The Problem: 10 Years of Digital Hoarding

After a decade at SAP, I was drowning in resources. My solution? Browser bookmarks that grew into an unmanageable mess. When Chrome introduced Tab Groups, I thought I'd found salvation—until I realized I was maintaining 200+ tabs across multiple groups. The anxiety from my digital FOMO was worse than ever.

Back to Basics (With a Twist)

I returned to curated bookmarks but with a new goal: create a "PM Toolbox" that I could easily maintain and share with colleagues across the organization. I built a clean bookmark folder and mirrored it on a wiki page.

The Maintenance Nightmare

Within weeks, reality hit: my bookmark folder evolved constantly, requiring manual wiki updates. Chrome's bookmark export format (the ancient Netscape standard) made extracting subsets error-prone and frustrating. I needed automation.

First Attempt: GenAI Fails the Coding Test

I tried using Claude 4.5 Sonnet through GenAI-XL. Despite multiple attempts, it couldn't handle Chrome's non-standard HTML format. It kept reaching for HTML parsing libraries that failed, then suggested an obscure Netscape parser that violated SAP standards. Dead end.

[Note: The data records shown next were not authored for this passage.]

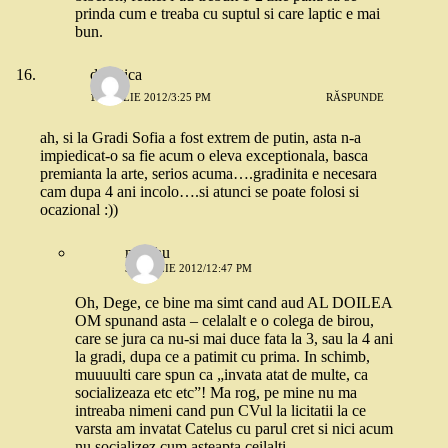
prinda cum e treaba cu suptul si care laptic e mai
bun.
degetica
1 APRILIE 2012/3:25 PM
RĂSPUNDE
ah, si la Gradi Sofia a fost extrem de putin, asta n-a
impiedicat-o sa fie acum o eleva exceptionala, basca
premianta la arte, serios acuma….gradinita e necesara
cam dupa 4 ani incolo….si atunci se poate folosi si
ocazional :))
nuschu
3 APRILIE 2012/12:47 PM
Oh, Dege, ce bine ma simt cand aud AL DOILEA
OM spunand asta – celalalt e o colega de birou,
care se jura ca nu-si mai duce fata la 3, sau la 4 ani
la gradi, dupa ce a patimit cu prima. In schimb,
muuuulti care spun ca „invata atat de multe, ca
socializeaza etc etc”! Ma rog, pe mine nu ma
intreaba nimeni cand pun CVul la licitatii la ce
varsta am invatat Catelus cu parul cret si nici acum
nu socializez cum asteapta ceilalti.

Second Attempt: GitHub Copilot Nails It

The next day, I switched to VSCode with GitHub Copilot. Here's what changed:
  1. I wrote clear requirements in a `.github/copilot-instructions.md` file, specifically calling out the Netscape format complexity
  2. Copilot enhanced my requirements, suggesting testing coverage and documentation guidelines (80% of the final instructions came from Copilot)
  3. I switched to Agent mode and prompted: "Please create the missing files. Do not reference public code in your response." (Critical for enterprise compliance)
The result? A complete, working script—instantly.

But it got better. When I asked for a second script to generate Confluence tables, Copilot:
  • Created the implementation
  • Built the test suite when I requested it
  • Ran the tests autonomously, discovered bugs, and fixed them—all without me asking
I was genuinely amazed.

Key Takeaways

1. Match the Tool to the Task

  • General AI (like Claude): Excellent for brainstorming, requirements refinement, and PM tasks
  • Specialized coding AI (like GitHub Copilot): Purpose-built for implementation and testing

2. Clear Requirements Are Non-Negotiable

Both attempts used AI, but only the second succeeded because I provided structured, detailed requirements upfront.

3. Embrace Test-Driven Development

Even with AI assistance, automated testing is essential. Copilot's self-correction only worked because tests exposed the bugs immediately.

4. Simple Solutions Often Win

Sometimes the answer isn't a shinier tool—it's going back to basics (curated bookmarks) with smart automation layered on top.

The Bottom Line

AI coding assistants aren't magic—they're power tools. Like any tool, they require the right context, clear instructions, and quality controls. When you provide those, the results can be transformative.

For PMs and non-developers: you don't need to be a coder to automate your work. You just need to understand your requirements so you can clearly write them down and choose the AI tool designed for the job.